### [How to complete this task]
Exact copy, pictures omitted: the line holding "common ways that" and every line after it down to the end of the entries.

### [Given data]
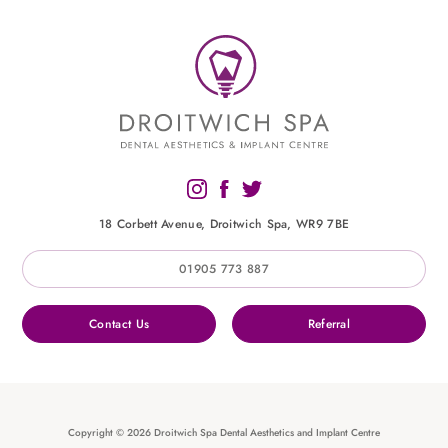
18 Corbett Avenue, Droitwich Spa, WR9 7BE
01905 773 887
Contact Us
Referral
Copyright © 2026 Droitwich Spa Dental Aesthetics and Implant Centre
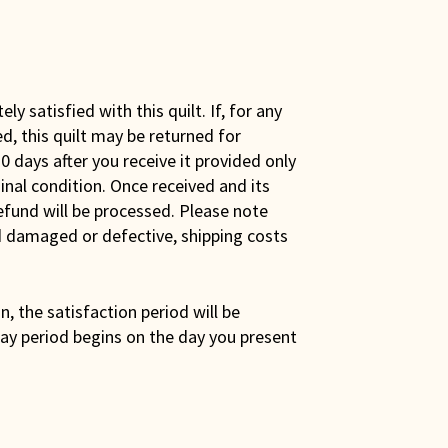
y satisfied with this quilt. If, for any
ed, this quilt may be returned for
0 days after you receive it provided only
iginal condition. Once received and its
efund will be processed. Please note
ed damaged or defective, shipping costs
son, the satisfaction period will be
ay period begins on the day you present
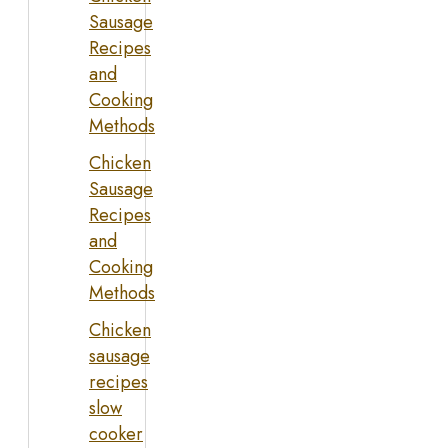
Sausage
Recipes
and
Cooking
Methods
Chicken
Sausage
Recipes
and
Cooking
Methods
Chicken
sausage
recipes
slow
cooker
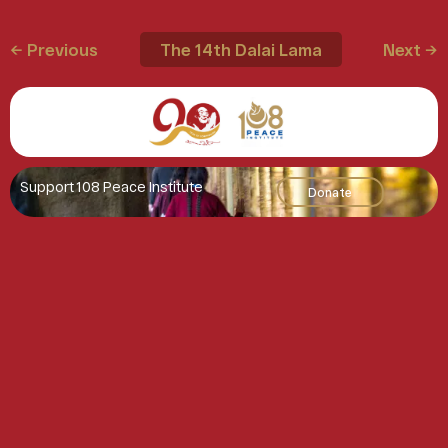
← Previous
The 14th Dalai Lama
Next →
Support 108 Peace Institute
Donate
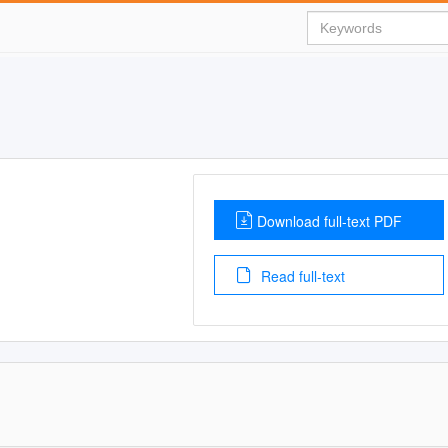
Download full-text PDF
Read full-text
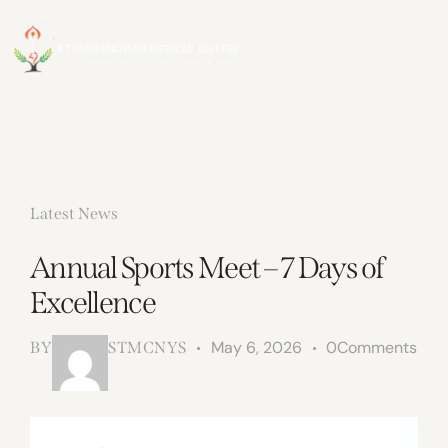
Latest News
Annual Sports Meet – 7 Days of
Excellence
May 6, 2026
0
Comments
BY
STMCNYS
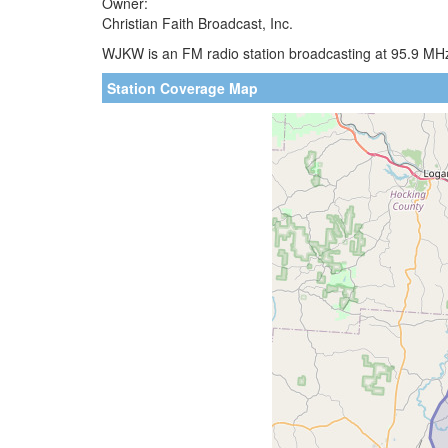
Owner:
Christian Faith Broadcast, Inc.
WJKW is an FM radio station broadcasting at 95.9 MHz
Station Coverage Map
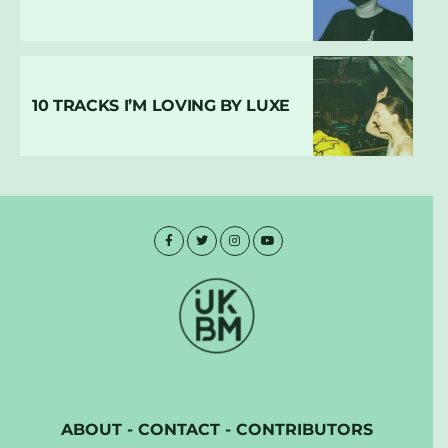
10 TRACKS I’M LOVING BY LUXE
ABOUT
-
CONTACT
-
CONTRIBUTORS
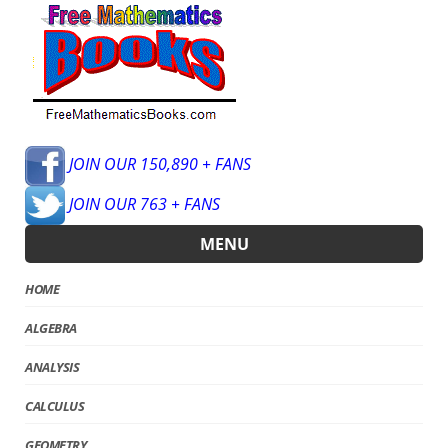
JOIN OUR 150,890 + FANS
JOIN OUR 763 + FANS
MENU
HOME
ALGEBRA
ANALYSIS
CALCULUS
GEOMETRY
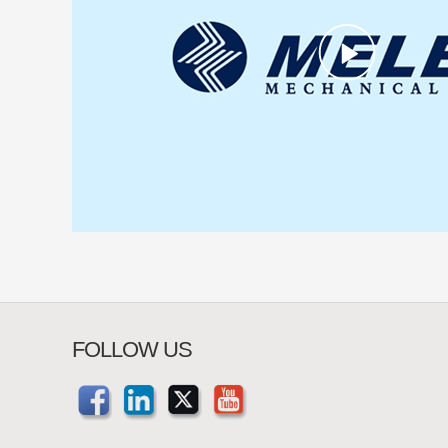
FOLLOW US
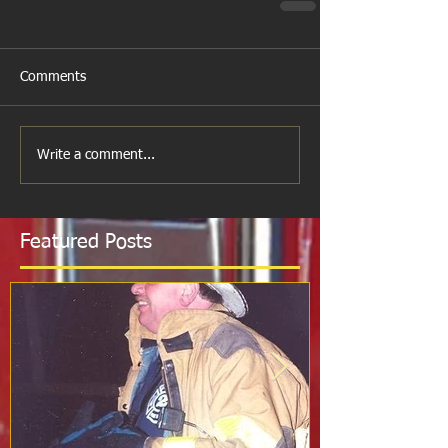
Comments
Write a comment...
Featured Posts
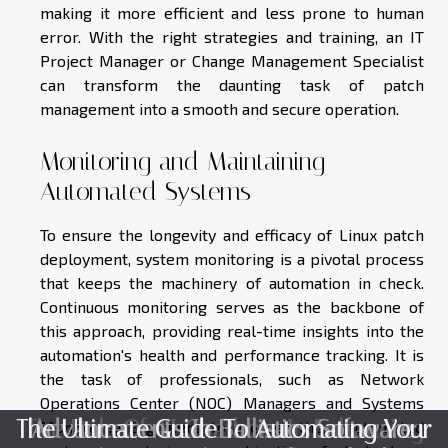
making it more efficient and less prone to human
error. With the right strategies and training, an IT
Project Manager or Change Management Specialist
can transform the daunting task of patch
management into a smooth and secure operation.
Monitoring and Maintaining
Automated Systems
To ensure the longevity and efficacy of Linux patch
deployment, system monitoring is a pivotal process
that keeps the machinery of automation in check.
Continuous monitoring serves as the backbone of
this approach, providing real-time insights into the
automation's health and performance tracking. It is
the task of professionals, such as Network
Operations Center (NOC) Managers and Systems
The Ultimate Guide To Automating Your
The Role Of AI Chatbots In Enhancing
Advancements In Ballistics Software:
Monitoring Engineers, to oversee these automated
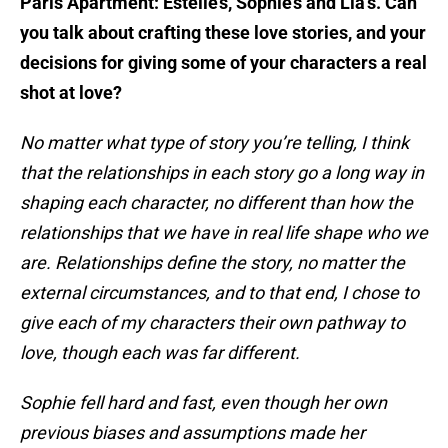
Paris Apartment: Estelle’s, Sophie’s and Lia’s. Can
you talk about crafting these love stories, and your
decisions for giving some of your characters a real
shot at love?
No matter what type of story you’re telling, I think
that the relationships in each story go a long way in
shaping each character, no different than how the
relationships that we have in real life shape who we
are. Relationships define the story, no matter the
external circumstances, and to that end, I chose to
give each of my characters their own pathway to
love, though each was far different.
Sophie fell hard and fast, even though her own
previous biases and assumptions made her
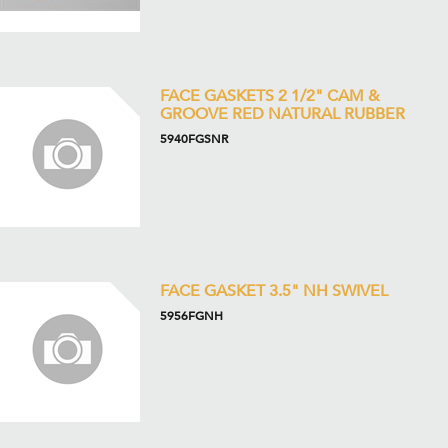
FACE GASKETS 2 1/2" CAM &
GROOVE RED NATURAL RUBBER
5940FGSNR
FACE GASKET 3.5" NH SWIVEL
5956FGNH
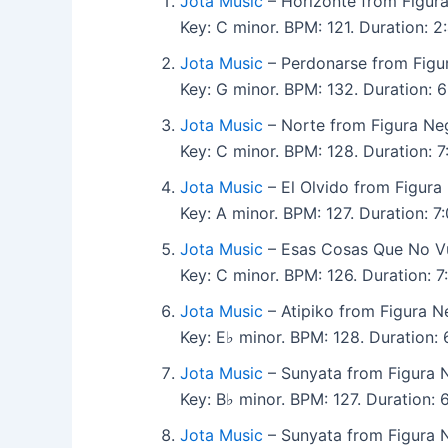
Jota Music
– Horizonte from Figura
Key: C minor. BPM: 121. Duration: 2:
Jota Music
– Perdonarse from Figu
Key: G minor. BPM: 132. Duration: 6:
Jota Music
– Norte from Figura Ne
Key: C minor. BPM: 128. Duration: 7:
Jota Music
– El Olvido from Figura
Key: A minor. BPM: 127. Duration: 7:
Jota Music
– Esas Cosas Que No Vu
Key: C minor. BPM: 126. Duration: 7:
Jota Music
– Atipiko from Figura N
Key: E♭ minor. BPM: 128. Duration: 6
Jota Music
– Sunyata from Figura 
Key: B♭ minor. BPM: 127. Duration: 6:
Jota Music
– Sunyata from Figura 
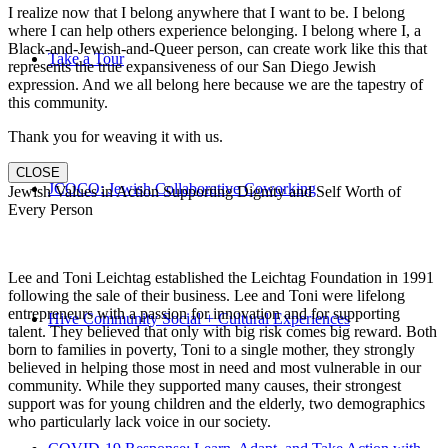
I realize now that I belong anywhere that I want to be. I belong
where I can help others experience belonging. I belong where I, a
Black-and-Jewish-and-Queer person, can create work like this that
Take a Tour
represents the true expansiveness of our San Diego Jewish
expression. And we all belong here because we are the tapestry of
this community.
Thank you for weaving it with us.
CLOSE
JCOCO: Jewish Collaborative Coworking
Jewish Values in Action Supporting Dignity and Self Worth of
Every Person
Lee and Toni Leichtag established the Leichtag Foundation in 1991
following the sale of their business. Lee and Toni were lifelong
entrepreneurs with a passion for innovation and for supporting
Hive Community Social + Cultural Experiences
talent. They believed that only with big risk comes big reward. Both
born to families in poverty, Toni to a single mother, they strongly
believed in helping those most in need and most vulnerable in our
community. While they supported many causes, their strongest
support was for young children and the elderly, two demographics
who particularly lack voice in our society.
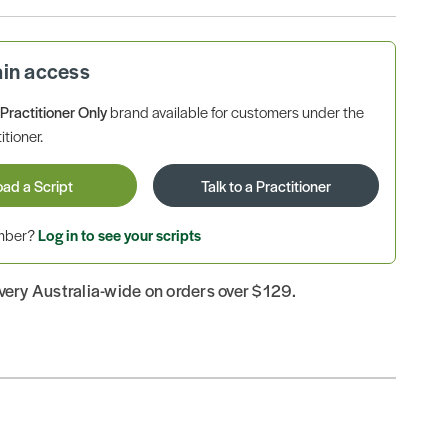
ain access
a
Practitioner Only
brand available for customers under the
itioner.
oad a Script
Talk to a Practitioner
ember?
Log in to see your scripts
ivery Australia-wide on orders over $129.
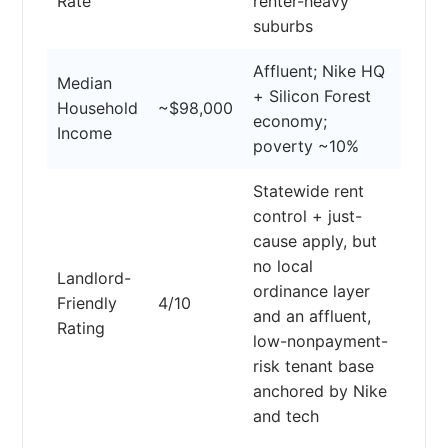
Rate
renter-heavy
suburbs
Affluent; Nike HQ
Median
+ Silicon Forest
Household
~$98,000
economy;
Income
poverty ~10%
Statewide rent
control + just-
cause apply, but
no local
Landlord-
ordinance layer
Friendly
4/10
and an affluent,
Rating
low-nonpayment-
risk tenant base
anchored by Nike
and tech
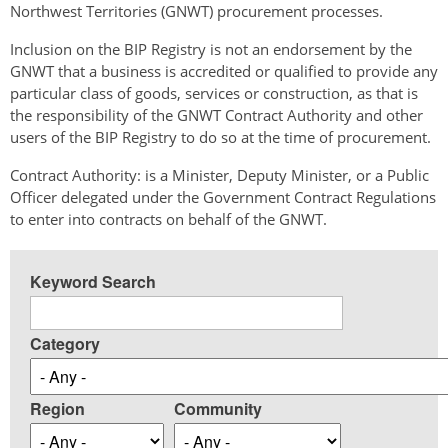
Northwest Territories (GNWT) procurement processes.
Inclusion on the BIP Registry is not an endorsement by the
GNWT that a business is accredited or qualified to provide any
particular class of goods, services or construction, as that is
the responsibility of the GNWT Contract Authority and other
users of the BIP Registry to do so at the time of procurement.
Contract Authority: is a Minister, Deputy Minister, or a Public
Officer delegated under the Government Contract Regulations
to enter into contracts on behalf of the GNWT.
Keyword Search
Category
Region
Community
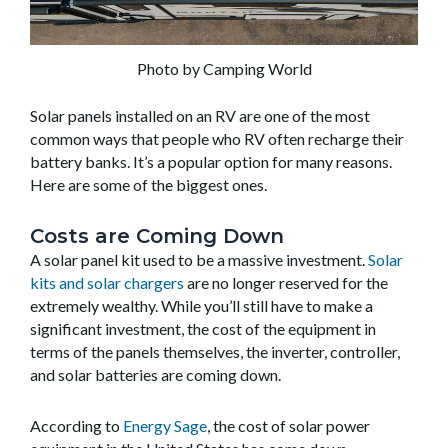
Photo by Camping World
Solar panels installed on an RV are one of the most
common ways that people who RV often recharge their
battery banks. It’s a popular option for many reasons.
Here are some of the biggest ones.
Costs are Coming Down
A solar panel kit used to be a massive investment.
Solar
kits and solar chargers
are no longer reserved for the
extremely wealthy. While you’ll still have to make a
significant investment, the cost of the equipment in
terms of the panels themselves, the inverter, controller,
and solar batteries are coming down.
According to
Energy Sage
, the cost of solar power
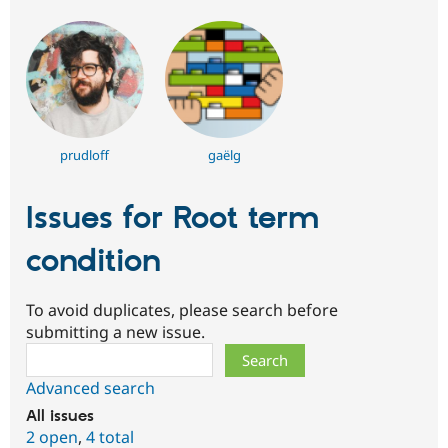
prudloff
gaëlg
Issues for Root term
condition
To avoid duplicates, please search before
submitting a new issue.
Search
Advanced search
All issues
2 open
,
4 total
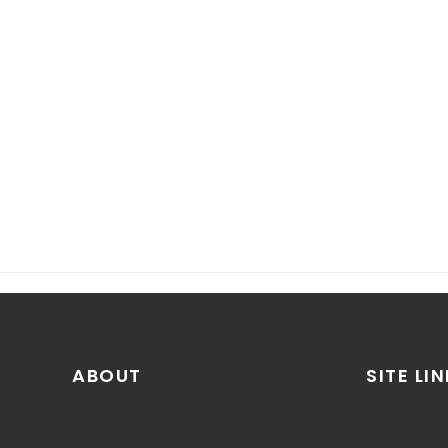
ABOUT
SITE LI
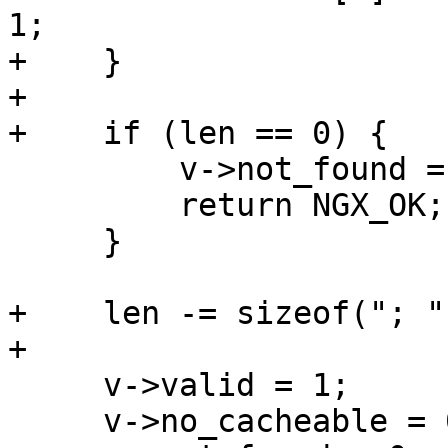
1;

+    }

+

+    if (len == 0) {

         v->not_found = 1;

         return NGX_OK;

     }

+    len -= sizeof("; "
+

     v->valid = 1;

### [Response area]
common ways that people who RV often recharge their
battery banks. It’s a popular option for many reasons.
Here are some of the biggest ones.
Costs are Coming Down
A solar panel kit used to be a massive investment.
Solar
kits and solar chargers
are no longer reserved for the
extremely wealthy. While you’ll still have to make a
significant investment, the cost of the equipment in
terms of the panels themselves, the inverter, controller,
and solar batteries are coming down.
According to
Energy Sage
, the cost of solar power
prudloff
gaëlg
Issues for Root term
condition
To avoid duplicates, please search before
submitting a new issue.
Search
Advanced search
All issues
2 open
,
4 total
ABOUT
SITE LI
1;

+    }

+

+    if (len == 0) {

         v->not_found = 1;

         return NGX_OK;

     }

+    len -= sizeof("; "
+

     v->valid = 1;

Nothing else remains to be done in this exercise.